Also known as BTC, the virtual currency Bitcoin, was first introduced in 2008. So far it has been recognized as the first cryptocurrency. But it was only in 2013 that it began to gain greater popularity. Quotation values ??opened at $ 13 that year, in January 2014, closed at $ 770. In one year, the increase was 5,823%, a very high rate of return for the short period of time.
In the following years, BTC continued to have more demand and repercussions. In this way, the currency gained notoriety and headlines in the newspapers. In 2013, Bitcoin had some amounts confiscated by U.S. authorities for involvement in illegal activities. In the same year, China banned the use of cryptocurrency in financial institutions. But the record value in the currency’s price came only in 2017, at the time a unit was quoted for 19 thousand dollars.
What is BTC?
BTC can be defined as a digital currency, with the value of bitcoin being defined by who has it and by the market. In addition, bitcoin is a currency in which its users do not need any institution to make transactions. Another point is that it is not issued by any government. BTC was the first cryptocurrency, using a technology that uses cryptography to ensure the secrecy of all operations.
Bitcoin does not exist physically, that is, it is not possible to find money bills, it is completely virtual. In addition, it is produced in a decentralized manner by thousands of computers and is maintained by users. Basically, they “borrow” computers to create bitcoins and record all transactions.
How did Bitcoin come about?
Several newspapers around the world have already investigated who the Bitcoin developers are or who they are. Its origin is attributed to Dorian Nakamoto, a pseudonym used by Satoshi Nakamoto, although he always denies involvement with the creation, which, at least officially, remains anonymous.
The last time this name was used, was in 2010, for changes to the bitcoin software itself. The only places that appear are in a BTC forum post.
Bitcoin allows all users to make transactions without any kind of intermediary, and transactions are verified by several users. This system is called blockchain and basically transmits data in a decentralized and transparent way. Thus, it is not necessary to rely on a third party for the data to be checked, decreasing the chances of fraud.
With the advent of Bitcoin, several other digital currencies became popular in the following years. According to Coinlib, a digital currency indexing company, up to 2019, about 5,000 digital currencies were already known. Some of the most popular are:
Monero
Ethereum
Litecoin
EOS
Ripple
It is see bitcoin as a good investment. We indicate that Bitcoin and other cryptocurrencies will be one of the best forms of return in the long run. This is evidenced by the increasing number of trading tools created, one of which is what is explained in this link: https://learnbonds.com/bitcoin-robot/bitcoin-up/.
With cryptocurrencies each user is responsible for storing their information. Thus, this address or code can be stored in a digital or physical location. It is the data that will represent the real amounts of money, different from the Stock Exchange, for example. When access to cryptocurrency data is lost, access to all digital currencies is lost. At BTC and any other cryptocurrency the user is responsible for keeping the access data.

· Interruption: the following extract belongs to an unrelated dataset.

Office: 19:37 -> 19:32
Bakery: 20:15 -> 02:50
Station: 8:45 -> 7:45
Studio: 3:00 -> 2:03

Regarding information security, it can be said that it is safe to carry out transactions with Bitcoin and most cryptocurrencies. Currently, there is a lot of technology (heavy encryption) behind this system, however, caution never hurts. For those who carry out transactions with the cryptocurrencies, it is necessary to pay close attention to the security of their data, especially their personal passwords.
Internet scams are nothing new and have already compromised the confidential information of hundreds of people and companies. When it comes to cryptocurrencies, always check the credibility and provenance of the sites so as not to fall for scams.

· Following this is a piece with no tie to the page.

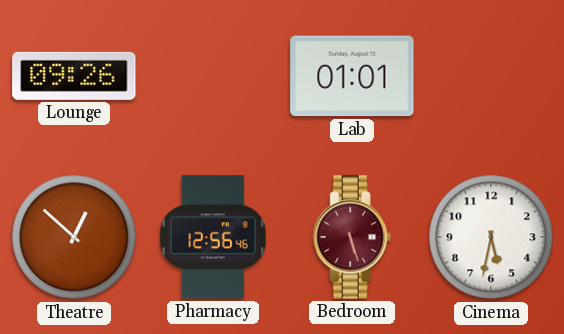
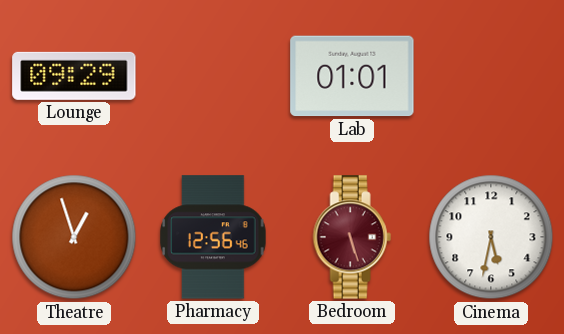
Lounge: 09:26 -> 09:29
Theatre: 12:52 -> 12:57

All cryptocurrencies are based on blockchain technology. In summary, a blockchain is a means of keeping records of transactions. Overall, the blockchain is behind the entire cryptocurrency ecosystem in which Bitcoins, Ethereum, Litecoin, etc. are included. Translating the term literally, we could understand it as a chain of blocks. It is a digital accounting system that clarifies and validates records of virtual transactions.
This record, however, is fragmented. It is on every machine the software is running on – that means they are on millions of machines around the world, on miners’ personal computers and in cryptocurrency data warehouses. All transactions are encrypted in the mining process by crowdsourcing (resources and collaborative work for the development of solutions and products) and are stored in blockchains for future consultations and security of both parties involved in a negotiation.

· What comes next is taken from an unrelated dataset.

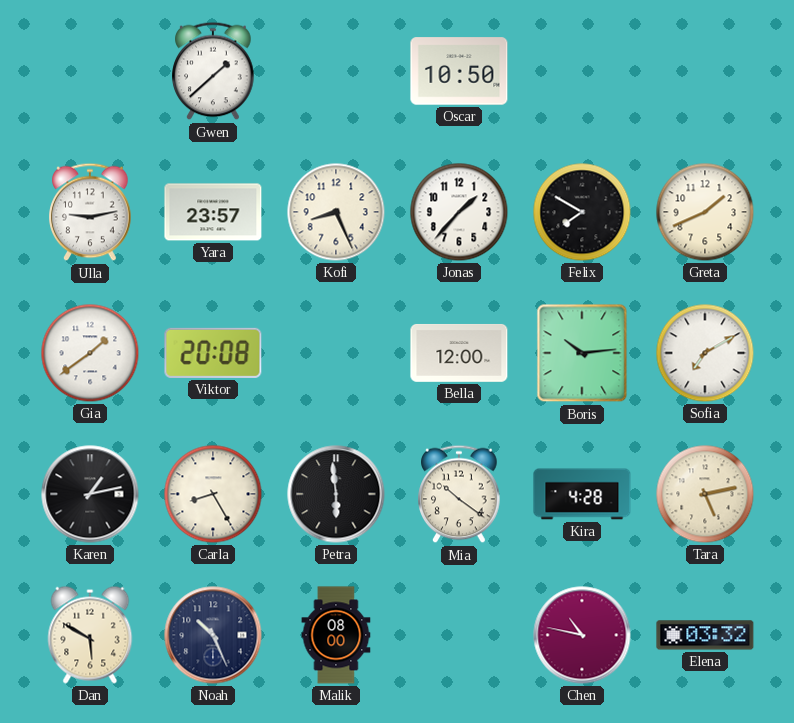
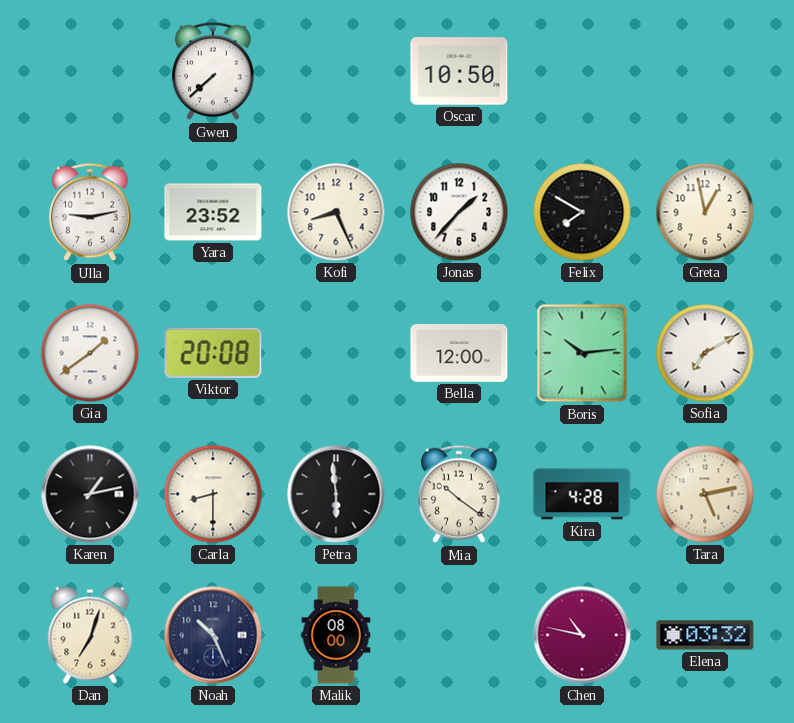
Gwen: 1:38 -> 7:38
Yara: 23:57 -> 23:52
Greta: 1:41 -> 12:58
Carla: 8:25 -> 8:30
Dan: 5:50 -> 7:03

It is thanks to the blockchain that there is no need for an intermediary in cryptocurrency transactions. It works like a gigantic book in which all transactions are recorded. The information recorded in this process is shared with all members of the system, being definitively recorded in the block chain. The block chain, in turn, is the foundation stone of the future currency, which has forever changed our view of the medium of exchange.